Data records:
□ □ □
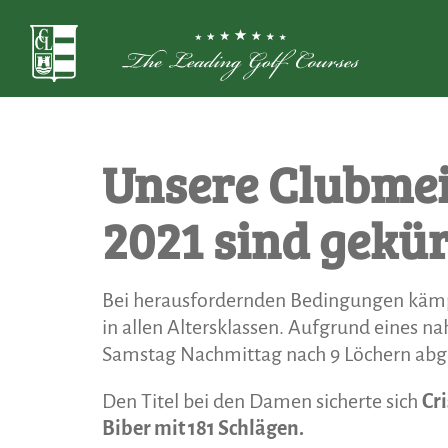
Unsere Clubmei
2021 sind gekür
Bei herausfordernden Bedingungen kämpft
in allen Altersklassen. Aufgrund eines 
Samstag Nachmittag nach 9 Löchern abg
Den Titel bei den Damen sicherte sich
Cr
Biber mit 181 Schlägen.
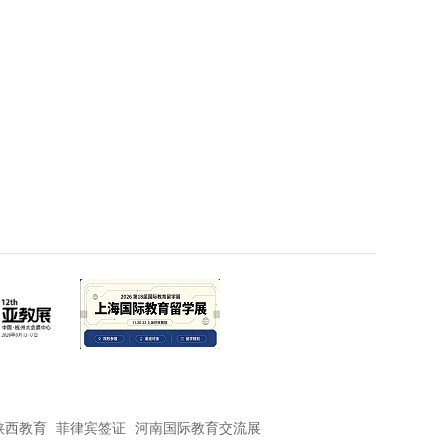
陕西教育
菲律宾签证
河南国际教育交流展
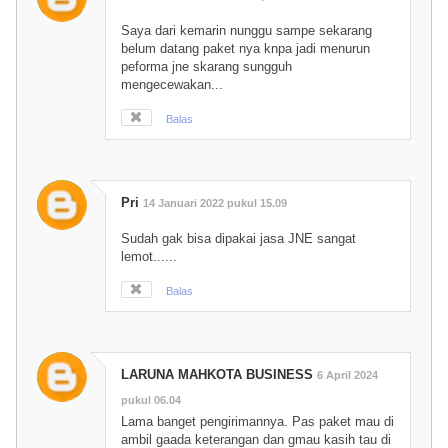
Saya dari kemarin nunggu sampe sekarang
belum datang paket nya knpa jadi menurun
peforma jne skarang sungguh
mengecewakan...
Balas
Pri
14 Januari 2022 pukul 15.09
Sudah gak bisa dipakai jasa JNE sangat
lemot......
Balas
LARUNA MAHKOTA BUSINESS
6 April 2024
pukul 06.04
Lama banget pengirimannya. Pas paket mau di
ambil gaada keterangan dan gmau kasih tau di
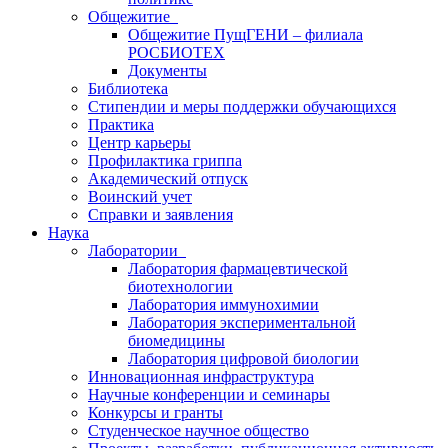
Общежитие
Общежитие ПущГЕНИ – филиала
РОСБИОТЕХ
Документы
Библиотека
Стипендии и меры поддержки обучающихся
Практика
Центр карьеры
Профилактика гриппа
Академический отпуск
Воинский учет
Справки и заявления
Наука
Лаборатории
Лаборатория фармацевтической
биотехнологии
Лаборатория иммунохимии
Лаборатория экспериментальной
биомедицины
Лаборатория цифровой биологии
Инновационная инфраструктура
Научные конференции и семинары
Конкурсы и гранты
Студенческое научное общество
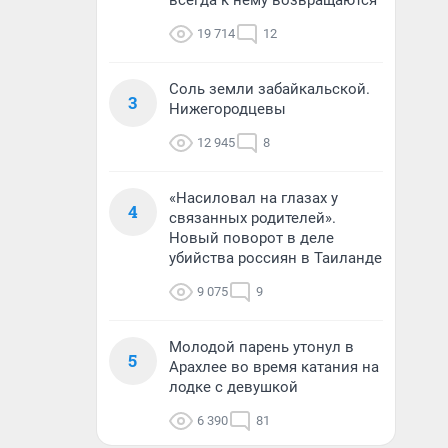
всегда к нему возвращаются
19 714
12
Соль земли забайкальской.
3
Нижегородцевы
12 945
8
«Насиловал на глазах у
4
связанных родителей».
Новый поворот в деле
убийства россиян в Таиланде
9 075
9
Молодой парень утонул в
5
Арахлее во время катания на
лодке с девушкой
6 390
81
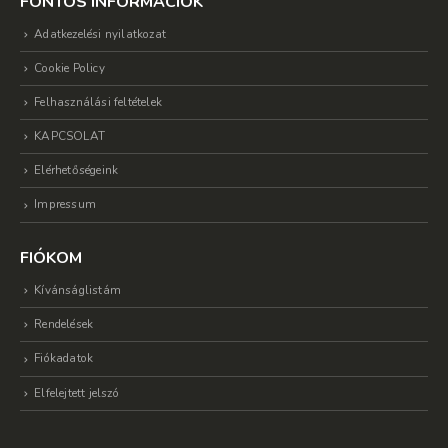
FONTOS INFORMÁCIÓK
Adatkezelési nyilatkozat
Cookie Policy
Felhasználási feltételek
KAPCSOLAT
Elérhetőségeink
Impressum
FIÓKOM
Kívánságlistám
Rendelések
Fiókadatok
Elfelejtett jelszó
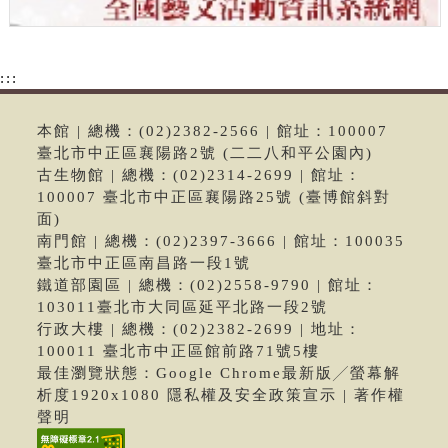
:::
本館 | 總機：(02)2382-2566 | 館址：100007
臺北市中正區襄陽路2號 (二二八和平公園內)
古生物館 | 總機：(02)2314-2699 | 館址：
100007 臺北市中正區襄陽路25號 (臺博館斜對
面)
南門館 | 總機：(02)2397-3666 | 館址：100035
臺北市中正區南昌路一段1號
鐵道部園區 | 總機：(02)2558-9790 | 館址：
103011臺北市大同區延平北路一段2號
行政大樓 | 總機：(02)2382-2699 | 地址：
100011 臺北市中正區館前路71號5樓
最佳瀏覽狀態：Google Chrome最新版╱螢幕解
析度1920x1080 隱私權及安全政策宣示 | 著作權
聲明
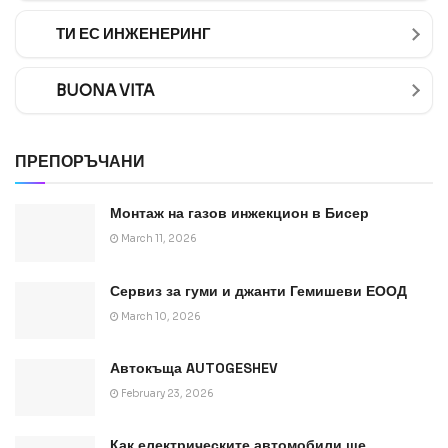
ТИ ЕС ИНЖЕНЕРИНГ
BUONA VITA
ПРЕПОРЪЧАНИ
Монтаж на газов инжекцион в Бисер
March 11, 2026
Сервиз за гуми и джанти Гемишеви ЕООД
March 10, 2026
Автокъща AUTOGESHEV
February 23, 2026
Как електрическите автомобили ще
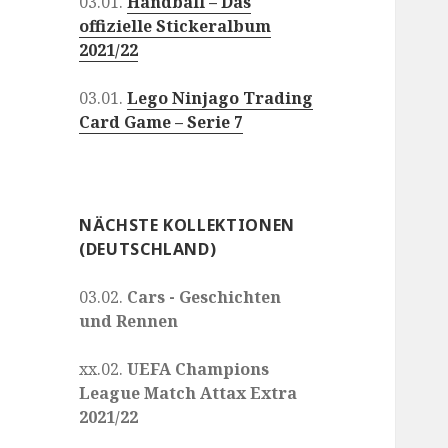
03.01.
Handball – Das
offizielle Stickeralbum
2021/22
03.01.
Lego Ninjago Trading
Card Game – Serie 7
NÄCHSTE KOLLEKTIONEN
(DEUTSCHLAND)
03.02.
Cars - Geschichten
und Rennen
xx.02.
UEFA Champions
League Match Attax Extra
2021/22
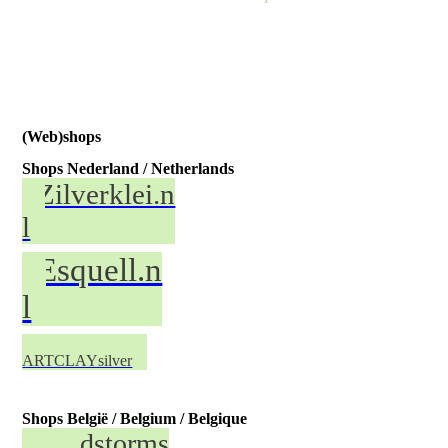
(Web)shops
Shops Nederland / Netherlands
Zilverklei.n
l
Esquell.n
l
ART with
ARTCLAYsilver
Shops België / Belgium / Belgique
Zandstorms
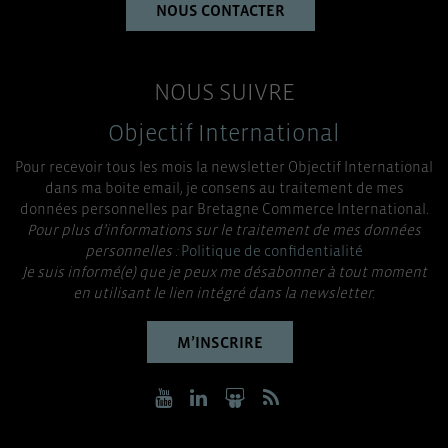
NOUS CONTACTER
NOUS SUIVRE
Objectif International
Pour recevoir tous les mois la newsletter Objectif International
dans ma boite email, je consens au traitement de mes
données personnelles par Bretagne Commerce International.
Pour plus d’informations sur le traitement de mes données
personnelles :
Politique de confidentialité
Je suis informé(e) que je peux me désabonner à tout moment
en utilisant le lien intégré dans la newsletter.
M’INSCRIRE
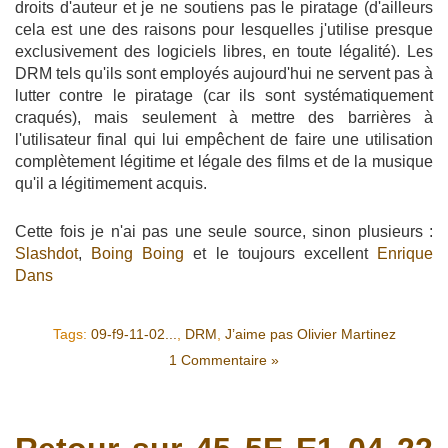
droits d'auteur et je ne soutiens pas le piratage (d'ailleurs
cela est une des raisons pour lesquelles j'utilise presque
exclusivement des logiciels libres, en toute légalité). Les
DRM tels qu'ils sont employés aujourd'hui ne servent pas à
lutter contre le piratage (car ils sont systématiquement
craqués), mais seulement à mettre des barrières à
l'utilisateur final qui lui empêchent de faire une utilisation
complètement légitime et légale des films et de la musique
qu'il a légitimement acquis.
Cette fois je n'ai pas une seule source, sinon plusieurs :
Slashdot
,
Boing Boing
et le toujours excellent
Enrique
Dans
Tags:
09-f9-11-02...
,
DRM
,
J’aime pas Olivier Martinez
1 Commentaire »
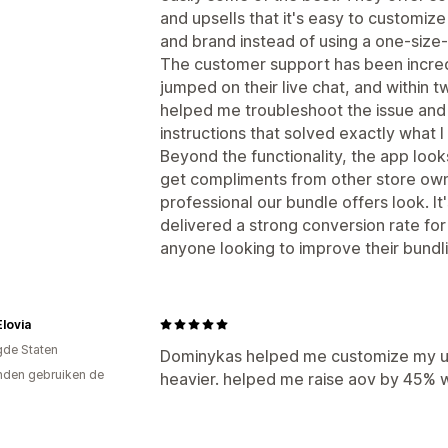
p
and upsells that it's easy to customiz
and brand instead of using a one-size-fi
The customer support has been incredi
jumped on their live chat, and within
helped me troubleshoot the issue and
instructions that solved exactly what I
Beyond the functionality, the app look
get compliments from other store ow
professional our bundle offers look. It
delivered a strong conversion rate for
anyone looking to improve their bundli
lovia
gde Staten
Dominykas helped me customize my up
den gebruiken de
heavier. helped me raise aov by 45% wi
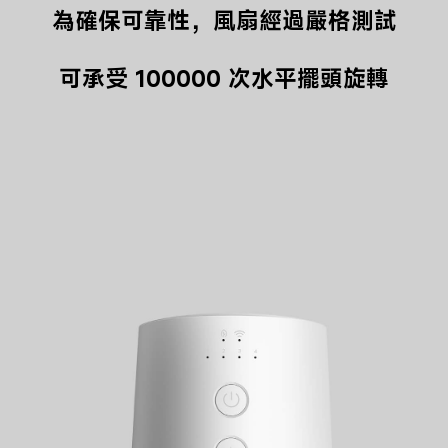
為確保可靠性，風扇經過嚴格測試

可承受 100000 次水平擺頭旋轉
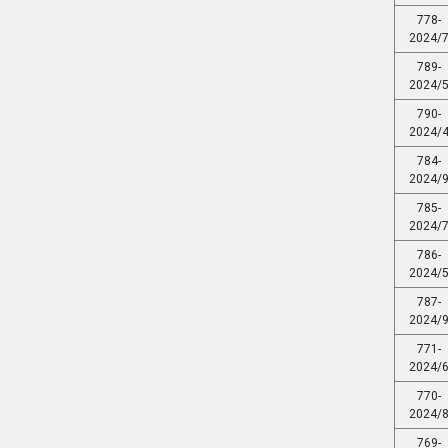
778-
2024/
789-
2024/
790-
2024/
784-
2024/
785-
2024/
786-
2024/
787-
2024/
771-
2024/
770-
2024/
769-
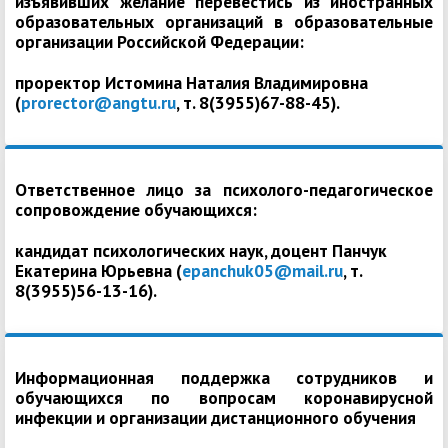
изъявивших желание перевестись из иностранных
образовательных организаций в образовательные
организации Российской Федерации:
проректор Истомина Наталия Владимировна
(
prorector@angtu.ru
, т. 8(3955)67-88-45).
Ответственное лицо за психолого-педагогическое
сопровождение обучающихся:
кандидат психологических наук, доцент Панчук
Екатерина Юрьевна (
epanchuk05@mail.ru
, т.
8(3955)56-13-16).
Информационная поддержка сотрудников и
обучающихся по вопросам коронавирусной
инфекции и организации дистанционного обучения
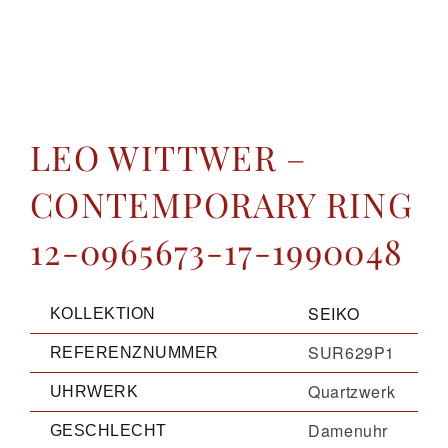
GALERIE
KONTAKT
LEO WITTWER –
CONTEMPORARY RING
12-0965673-17-1990048
SEIKO
KOLLEKTION
SUR629P1
REFERENZNUMMER
Quartzwerk
UHRWERK
Damenuhr
GESCHLECHT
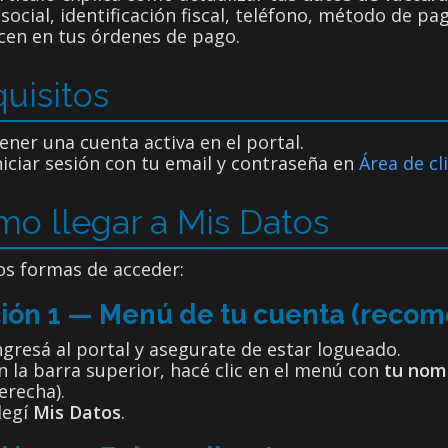
social, identificación fiscal, teléfono, método de p
cen en tus órdenes de pago.
uisitos
ener una cuenta activa en el portal.
niciar sesión con tu email y contraseña en
Área de cl
o llegar a Mis Datos
os formas de acceder:
ión 1 — Menú de tu cuenta (reco
ngresá al portal y asegurate de estar logueado.
n la barra superior, hacé clic en el menú con
tu nom
erecha).
legí
Mis Datos
.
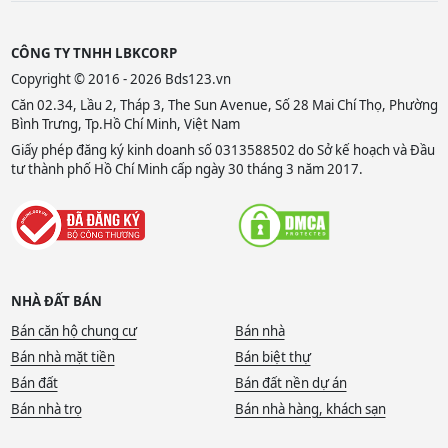
CÔNG TY TNHH LBKCORP
Copyright © 2016 - 2026 Bds123.vn
Căn 02.34, Lầu 2, Tháp 3, The Sun Avenue, Số 28 Mai Chí Thọ, Phường
Bình Trưng, Tp.Hồ Chí Minh, Việt Nam
Giấy phép đăng ký kinh doanh số 0313588502 do Sở kế hoạch và Đầu
tư thành phố Hồ Chí Minh cấp ngày 30 tháng 3 năm 2017.
NHÀ ĐẤT BÁN
Bán căn hộ chung cư
Bán nhà
Bán nhà mặt tiền
Bán biệt thự
Bán đất
Bán đất nền dự án
Bán nhà trọ
Bán nhà hàng, khách sạn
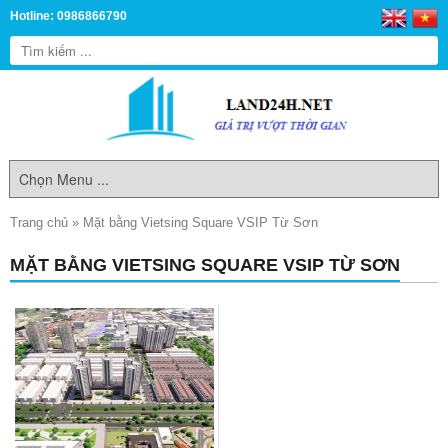
Hotline: 0986866790
Trang chủ
»
Mặt bằng Vietsing Square VSIP Từ Sơn
MẶT BẰNG VIETSING SQUARE VSIP TỪ SƠN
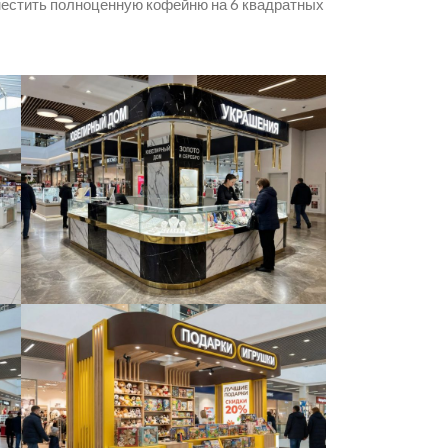
зместить полноценную кофейню на 6 квадратных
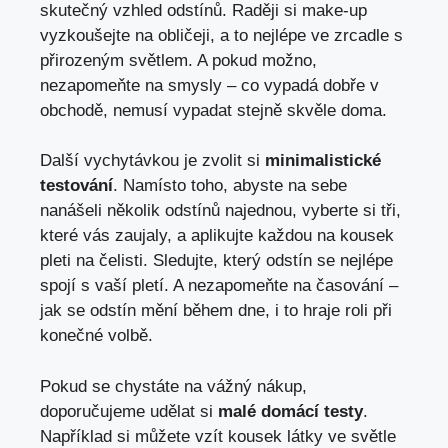
skutečný vzhled odstínů. Raději si make-up
vyzkoušejte na obličeji, a to nejlépe ve zrcadle s
přirozeným světlem. A pokud možno,
nezapomeňte na smysly – co vypadá dobře v
obchodě, nemusí vypadat stejně skvěle doma.
Další vychytávkou je zvolit si
minimalistické
testování
. Namísto toho, abyste na sebe
nanášeli několik odstínů najednou, vyberte si tři,
které vás zaujaly, a aplikujte každou na kousek
pleti na čelisti. Sledujte, který odstín se nejlépe
spojí s vaší pletí. A nezapomeňte na časování –
jak se odstín mění během dne, i to hraje roli při
konečné volbě.
Pokud se chystáte na vážný nákup,
doporučujeme udělat si
malé domácí testy
.
Například si můžete vzít kousek látky ve světle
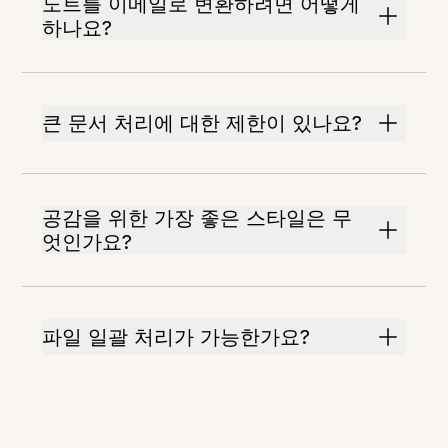
노트를 이메일로 변환하려면 어떻게
하나요?
큰 문서 처리에 대한 제한이 있나요?
공감을 위한 가장 좋은 스타일은 무
엇인가요?
파일 일괄 처리가 가능한가요?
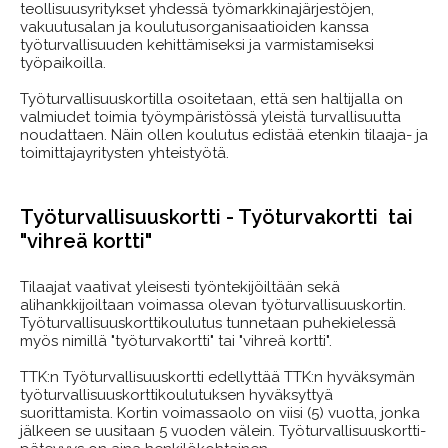
teollisuusyritykset yhdessä työmarkkinajärjestöjen,
vakuutusalan ja koulutusorganisaatioiden kanssa
työturvallisuuden kehittämiseksi ja varmistamiseksi
työpaikoilla.
Työturvallisuuskortilla osoitetaan, että sen haltijalla on
valmiudet toimia työympäristössä yleistä turvallisuutta
noudattaen. Näin ollen koulutus edistää etenkin tilaaja- ja
toimittajayritysten yhteistyötä.
Työturvallisuuskortti - Työturvakortti tai
"vihreä kortti"
Tilaajat vaativat yleisesti työntekijöiltään sekä
alihankkijoiltaan voimassa olevan työturvallisuuskortin.
Työturvallisuus­korttikoulutus tunnetaan puhekielessä
myös nimillä "työturvakortti" tai "vihreä kortti".
TTK:n Työturvallisuuskortti edellyttää TTK:n hyväksymän
työturvallisuus­kortti­koulutuksen hyväksyttyä
suorittamista. Kortin voimassaolo on viisi (5) vuotta, jonka
jälkeen se uusitaan 5 vuoden välein. Työturvallisuus­kortti­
□ □ □
The lines from the one with "työturvallisuus­kortti­koulu" through the end of the data above are to be set down exactly, with both boundary lines included and no other lines.

# [Response]
työturvallisuus­kortti­koulutuksen hyväksyttyä
suorittamista. Kortin voimassaolo on viisi (5) vuotta, jonka
jälkeen se uusitaan 5 vuoden välein. Työturvallisuus­kortti­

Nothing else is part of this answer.